The Sacred & the Profane

Ride along with Shinyribs


A Fistful of Okra: Kevin Russell (Photo by devaki knowles)

A small Buddha and toy cannon jostle on the dashboard of Kevin Russell's Ford F-150, pointed southeast to Port Aransas down Highway 181. Doug Sahm blares on the stereo and Russell sings along to "At the Crossroads," hitting the soulful high notes as he croons, "You just can't live in Texas if you don't have a lot of soul."

"I don't think Doug ever knew all our names," laughs Russell from the passenger seat, reminiscing about the Gourds' recording S.D.Q. '98 with Sahm. "He'd just call Claude [Bernard] 'Flaco,' and Jimmy [Smith] 'Danko.' Doug was in his own universe."

The same could be said of Russell.

Under the persona of Shinyribs, he's created a universe colliding the absurd and sincere, where the earnestly soulful meets the ecstatically sarcastic. Like the band moniker, which Russell admits juxtaposes nonsensical "images that don't really go together, but they sound good together," Shinyribs revels in blurring the dichotomy of playful and poignant from one moment to the next.

When riding with Russell, each passing sign along the highway might elicit a melody from the prolific songwriter as he drums on the dash, hums to himself, and scribbles in a notebook overflowing with loose pages. Easy to imagine the sparks for new songs like the ludicrously anthemic "Donut Taco Palace" and oddly existential "Pack-It-Rite" lit by small-town storefronts along these familiar weekend tour routes.

At 48, Russell's finally free to follow that vagrant muse wherever it leads. Shinyribs has congealed into a tight sextet keeping pace with his unexpected turns onstage, and with the release of third LP Okra Candy earlier this spring, the group's evolved from the solo project of the Gourds former co-frontman into the full force and vision of Russell's charisma.

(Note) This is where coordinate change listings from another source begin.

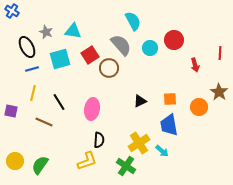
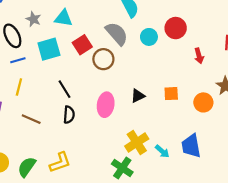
black line: (59, 102) -> (65, 89), moved
pink ellipse: (92, 109) -> (106, 105), moved
blue trapezoid: (169, 125) -> (191, 146), moved
black semicircle: (99, 140) -> (69, 115), moved
yellow L-shape: (87, 161) -> (60, 162), moved

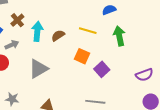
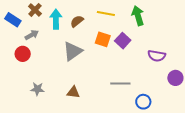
gray triangle: (38, 69) -> (73, 51), moved
purple square: (102, 69) -> (123, 41), moved
purple semicircle: (144, 75) -> (157, 56), moved, turned 36

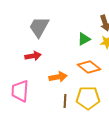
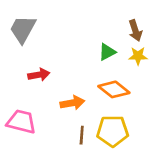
gray trapezoid: (39, 27) -> (23, 29), moved
pink trapezoid: (20, 91) -> (21, 122), turned 100

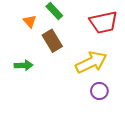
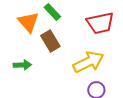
orange triangle: (30, 21) -> (28, 22), size x1.6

"That freedom's a big driver and a big motivation," affirms Russell. "Coming from the Gourds to this is just like, 'Oh my God, I'm free. I can do whatever I want.' That's really fueled me more than anything."


Gulf Coast Museum

The Back Porch Bar in Port Aransas sits on a small lot against the water, sandwiched uncomfortably between two buildings. The air's heavy with humidity, suffocating any breeze that might wash in from the Gulf. Russell sweats through his white suit halfway through the first set.

Packed to overflowing this Friday night, the venue's acoustics don't quite accommodate the weekend tourists in back. They're slow to revel, even as Russell shimmies onstage through "The Sacred & the Profane" and "Country Cool." During the second half, the frontman determines to fill the stage front with dancers.

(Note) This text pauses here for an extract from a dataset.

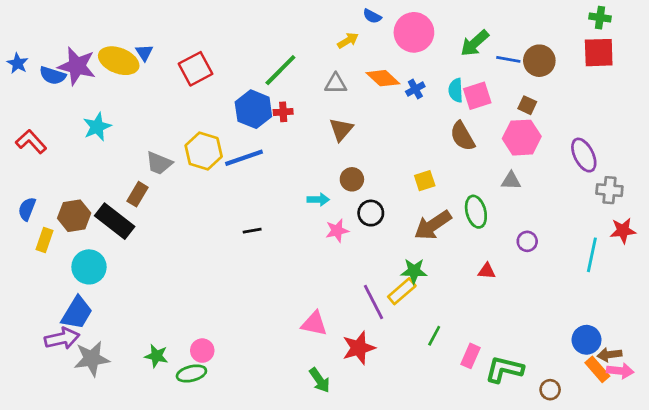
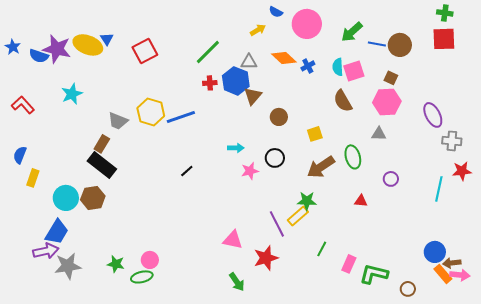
blue hexagon: (253, 109) -> (236, 81), moved
brown circle: (352, 179) -> (279, 117), moved
brown hexagon: (74, 216) -> (93, 198), moved
black rectangle: (115, 221) -> (102, 165), moved
black line: (252, 231) -> (187, 171), turned -32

Launching the ska-inflected "Upsetter," he gives full clearance to the duo of Mark Wilson and Tiger Anaya, aka the Tijuana Train Wreck Horns. The rhythm throbs behind Gourds drummer Keith Langford and Jeff Brown's bass, while keyboardist Winfield Cheek beams boyishly in the ecstasy of the moment. They rip through a run of covers, hitting the Rolling Stones' "Heart of Stone," then shifting gears into Ginuwine's "Pony" and recent smash "All About That Bass," both rerouted through Shinyribs' country-soul-funk.

By Blackstreet's "No Diggity," the crowd gyrates in unison to Russell.

"It's fun to watch new audiences go through this process," laughs Russell later. "You come out, do the first song, and they're like, 'What the fuck?' The next song they're laughing and wondering, 'Is that guy for real? This is ridiculous.' Then it happens musically and they're like, 'This is great.'

"By the end they go, 'Fuckin' A, this is awesome!'"

The Gulf Coast remains ground zero for Shinyribs, whose sound envelops every niche between Austin and New Orleans. It's where Russell began branching out the act, notably Houston's Under the Volcano in 2007. The group originally consisted of whoever the Beaumont native could cobble together in his spare time from the Gourds, until eventually solidifying with Cheek and Brown.

"I knew we had something cool, and we were getting our own fans," attests the bandleader. "The people coming to the shows didn't know who the Gourds were. It was word-of-mouth about this band. That's when I knew this could be cool. I started seeing the possibilities."


Sweeter Than the Scars

When the Gourds played their final show in October 2013, the split was anything but amicable.

"Jimmy still will not even look me in the eye, will not talk to me, will not shake my hand," says Russell with a mix of disappointment and resignation. "I've tried, but he just doesn't even acknowledge me. That sucks."

Russell and Jimmy Smith played together for over 25 years, first in the Picket Line Coyotes, and then for nearly two decades commanding Austin's most adventurous roots outfit. The Gourds were quintessentially Austin, slicing through genres with a high-minded wit and down-home ethos. The quintet boasted almost too much talent to contain (revisit "Dog Years," Sept. 23, 2011).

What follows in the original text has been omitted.